אָמַר רַב טוֹבִי בַּר מַתְנָה, אָמַר רַבִּי יֹאשִׁיָּה: מִנַּיִן לְמוּקְצֶה מִן הַתּוֹרָה? שֶׁנֶּאֱמַר ״תִּשְׁמְרוּ לְהַקְרִיב לִי בְּמוֹעֲדוֹ״ — כֹּל שֶׁעוֹשִׂין לוֹ שִׁימּוּר.
§ A Guemará continua a discutir a halakha de um animal separado para idolatria. Rav Tovi bar Mattana diz que Rabbi Yoshiya diz: De onde é derivada na Torah a halakha de algo separado? Como está declarado a respeito das oferendas: “Meu alimento que Me é apresentado para ofertas queimadas, de aroma agradável para Mim, deveis guardá-lo para oferecê-lo a Mim no seu devido tempo” (Números 28:2), o que se refere a qualquer coisa que é guardada. A Guemará inicialmente presume que Rabbi Yoshiya quis dizer que qualquer sacrifício deve ser guardado, isto é, separado e não sacrificado imediatamente após sua consagração.
מַתְקֵיף לַהּ אַבָּיֵי: אֶלָּא מֵעַתָּה, (אייתית) [אַיְיתִי] אִימְּרָא דְּצוֹמָא, וְלָא עָבֵיד לֵיהּ שִׁימּוּר, הָכִי נָמֵי דְּלָא חֲזֵי לְהַקְרָבָה? אֲמַר לֵיהּ: אֲנָא ״תִּשְׁמְרוּ לְהַקְרִיב לִי בְּמוֹעֲדוֹ״ קָאָמֵינָא — ״לִי״ וְלֹא לְאָדוֹן אַחֵר, וְאֵיזֶהוּ אַחֵר שֶׁמַּקְרִיבִין לוֹ? הֱוֵי אוֹמֵר: זוֹ עֲבוֹדָה זָרָה.
Abaye objeta a isto: Se é assim, então, num caso em que alguém trouxe um cordeiro que estava fraco como oferta, e seu dono claramente não o guardou, também dirá você que ele é impróprio para sacrifício? Em nenhum lugar se afirma que um animal é desqualificado para o altar porque não foi bem tratado. Rabi Yoshiya disse a Abaye: Você entendeu mal minha intenção; eu digo que o versículo: “Tu o guardarás para sacrificá-lo a Mim no seu devido tempo,” deve ser interpretado da seguinte forma: Você o guardará somente para Mim, mas não para outro senhor. E quem é esse outro senhor a quem alguém poderia sacrificar? Você deve dizer que isto é um objeto de idolatria.

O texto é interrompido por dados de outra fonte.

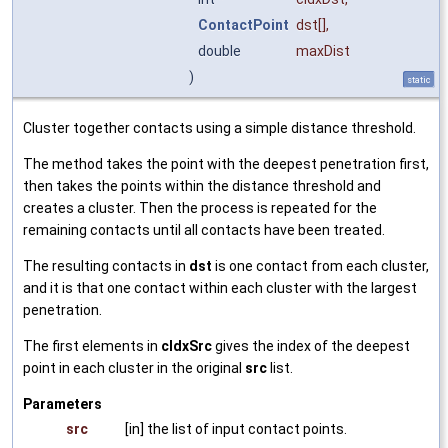
ContactPoint
dst
[],
double
maxDist
)
static
Cluster together contacts using a simple distance threshold.
The method takes the point with the deepest penetration first,
then takes the points within the distance threshold and
creates a cluster. Then the process is repeated for the
remaining contacts until all contacts have been treated.
The resulting contacts in
dst
is one contact from each cluster,
and it is that one contact within each cluster with the largest
penetration.
The first elements in
cIdxSrc
gives the index of the deepest
point in each cluster in the original
src
list.
Parameters
src
[in] the list of input contact points.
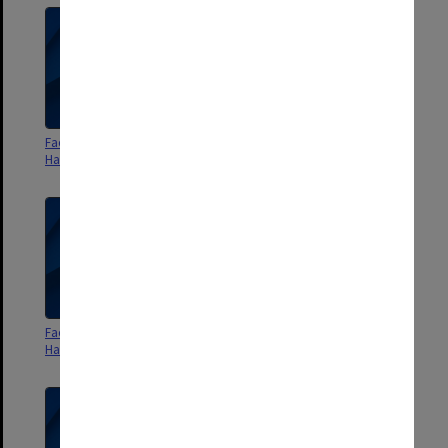
Faculty of Art and Design
Faculty of Art and Design
Handbook 1997
Handbook 1998
Faculty of Art and Design
Faculty of Arts Handbook 1963
Handbook 1999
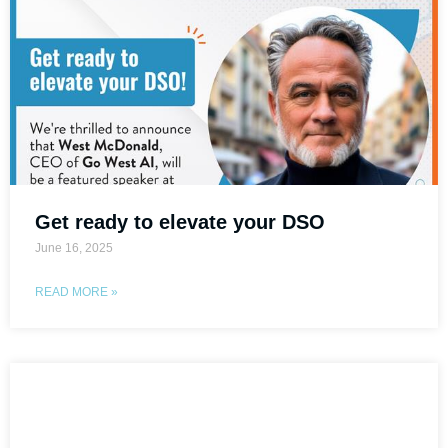
Get ready to elevate your DSO
June 16, 2025
READ MORE »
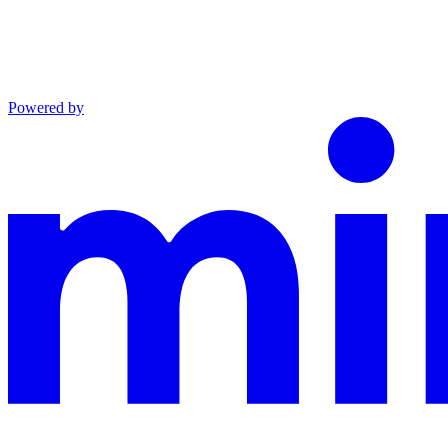
Powered by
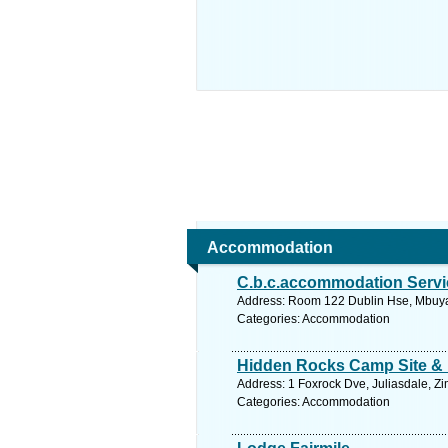
Accommodation
C.b.c.accommodation Servi
Address: Room 122 Dublin Hse, Mbuya
Categories: Accommodation
Hidden Rocks Camp Site &
Address: 1 Foxrock Dve, Juliasdale, 
Categories: Accommodation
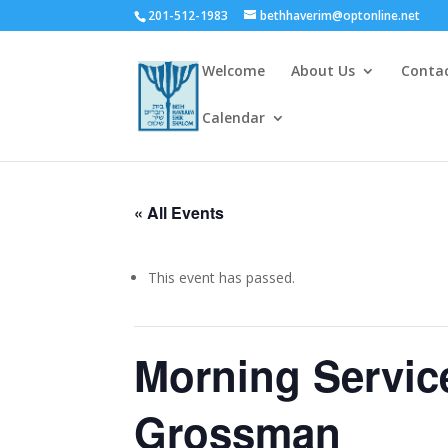
201-512-1983
bethhaverim@optonline.net
Welcome
About Us
Conta
Calendar
« All Events
This event has passed.
Morning Servic
Grossman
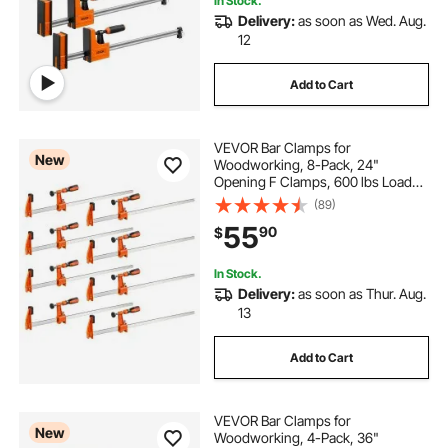
In Stock.
Delivery:
as soon as Wed. Aug.
12
Add to Cart
VEVOR Bar Clamps for
New
Woodworking, 8-Pack, 24"
Opening F Clamps, 600 lbs Load
Limit, with Plastic Pad and Self-
(89)
Locking Design, Premium Cast Iron
55
90
$
and Carbon Steel, for Wood
Working and Metal Working
In Stock.
Delivery:
as soon as Thur. Aug.
13
Add to Cart
VEVOR Bar Clamps for
New
Woodworking, 4-Pack, 36"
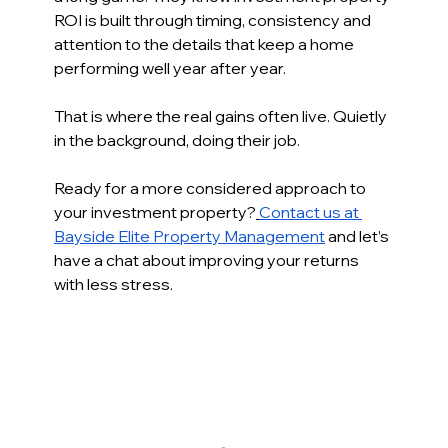
ROI is built through timing, consistency and 
attention to the details that keep a home 
performing well year after year. 
That is where the real gains often live. Quietly 
in the background, doing their job. 
Ready for a more considered approach to 
your investment property?
Contact us at 
Bayside Elite Property Management
 and let’s 
have a chat about improving your returns 
with less stress.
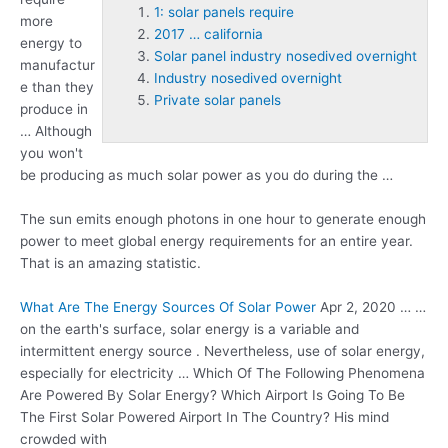
1: solar panels require
more
2017 … california
energy to
Solar panel industry nosedived overnight
manufactur
Industry nosedived overnight
e than they
Private solar panels
produce in
… Although
you won't
be producing as much solar power as you do during the …
The sun emits enough photons in one hour to generate enough
power to meet global energy requirements for an entire year.
That is an amazing statistic.
What Are The Energy Sources Of Solar Power
Apr 2, 2020 … …
on the earth's surface, solar energy is a variable and
intermittent energy source . Nevertheless, use of solar energy,
especially for electricity … Which Of The Following Phenomena
Are Powered By Solar Energy? Which Airport Is Going To Be
The First Solar Powered Airport In The Country? His mind
crowded with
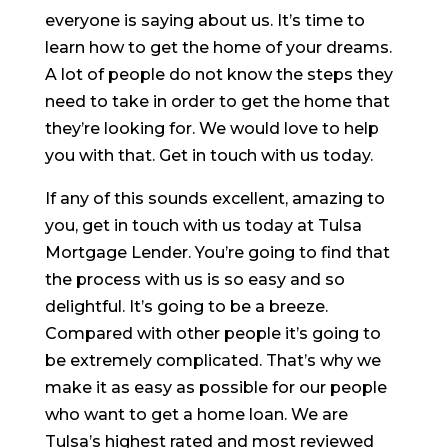
everyone is saying about us. It’s time to
learn how to get the home of your dreams.
A lot of people do not know the steps they
need to take in order to get the home that
they’re looking for. We would love to help
you with that. Get in touch with us today.
If any of this sounds excellent, amazing to
you, get in touch with us today at Tulsa
Mortgage Lender. You’re going to find that
the process with us is so easy and so
delightful. It’s going to be a breeze.
Compared with other people it’s going to
be extremely complicated. That’s why we
make it as easy as possible for our people
who want to get a home loan. We are
Tulsa’s highest rated and most reviewed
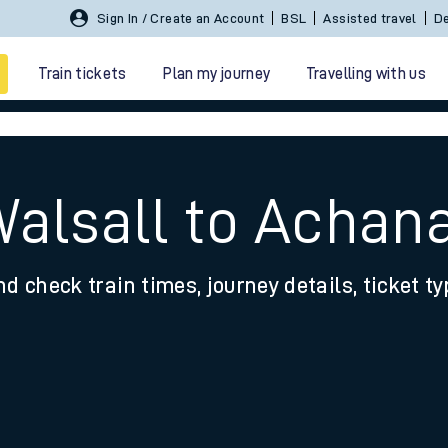
Sign In / Create an Account
BSL
Assisted travel
De
Train tickets
Plan my journey
Travelling with us
Walsall to Achana
nd check train times, journey details, ticket t
 travel
nt cards
kets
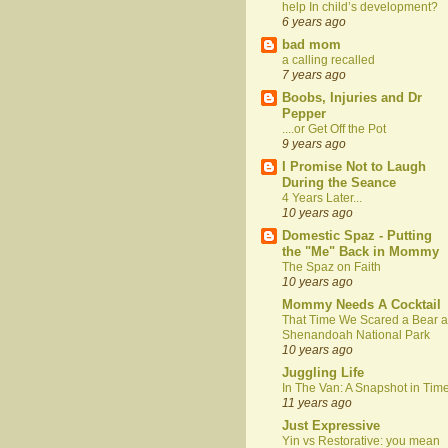
help In child’s development?
6 years ago
bad mom
a calling recalled
7 years ago
Boobs, Injuries and Dr
Pepper
....or Get Off the Pot
9 years ago
I Promise Not to Laugh
During the Seance
4 Years Later...
10 years ago
Domestic Spaz - Putting
the "Me" Back in Mommy
The Spaz on Faith
10 years ago
Mommy Needs A Cocktail
That Time We Scared a Bear a
Shenandoah National Park
10 years ago
Juggling Life
In The Van: A Snapshot in Tim
11 years ago
Just Expressive
Yin vs Restorative: you mean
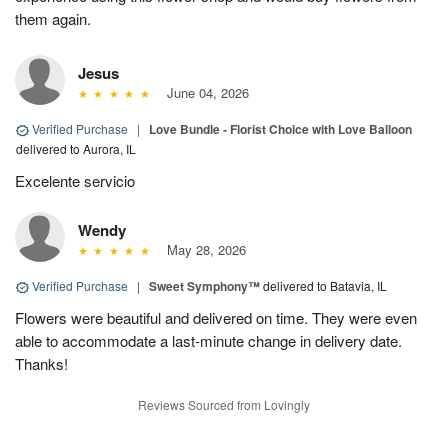
them again.
Jesus
June 04, 2026
Verified Purchase
|
Love Bundle - Florist Choice with Love Balloon
delivered to Aurora, IL
Excelente servicio
Wendy
May 28, 2026
Verified Purchase
|
Sweet Symphony™
delivered to Batavia, IL
Flowers were beautiful and delivered on time. They were even
able to accommodate a last-minute change in delivery date.
Thanks!
Reviews Sourced from Lovingly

אָמַר רָבָא בַּר רַב אַדָּא, אָמַר רַב יִצְחָק: אֵין מוּקְצֶה אָסוּר אֶלָּא עַד שֶׁיַּעַבְדוּ [בּוֹ]. עוּלָּא אָמַר רַבִּי יוֹחָנָן: עַד שֶׁיִּמְסְרוּהוּ לְכוּמְרֵי עֲבוֹדָה זָרָה.
A Guemará continua a discutir a definição de um animal que foi separado para idolatria. Rava bar Rav Adda diz que Rav Yitzḥak diz: Um animal que foi separado para culto idolátrico é proibido, isto é, ainda considerado separado, somente até que tenha sido usado para trabalho pelos serventes dessa idolatria. Mas, uma vez que tenha sido usado, já não é mais proibido, pois depois disso não será sacrificado ao ídolo. Ulla diz que Rabbi Yoḥanan diz: Um animal que foi separado para culto idolátrico é proibido somente até que tenha sido entregue aos serventes da idolatria para engorda a fim de ser comido, mesmo que não tenha sido usado para qualquer forma de trabalho. Mas, depois de ter sido entregue, não é proibido, pois não será sacrificado.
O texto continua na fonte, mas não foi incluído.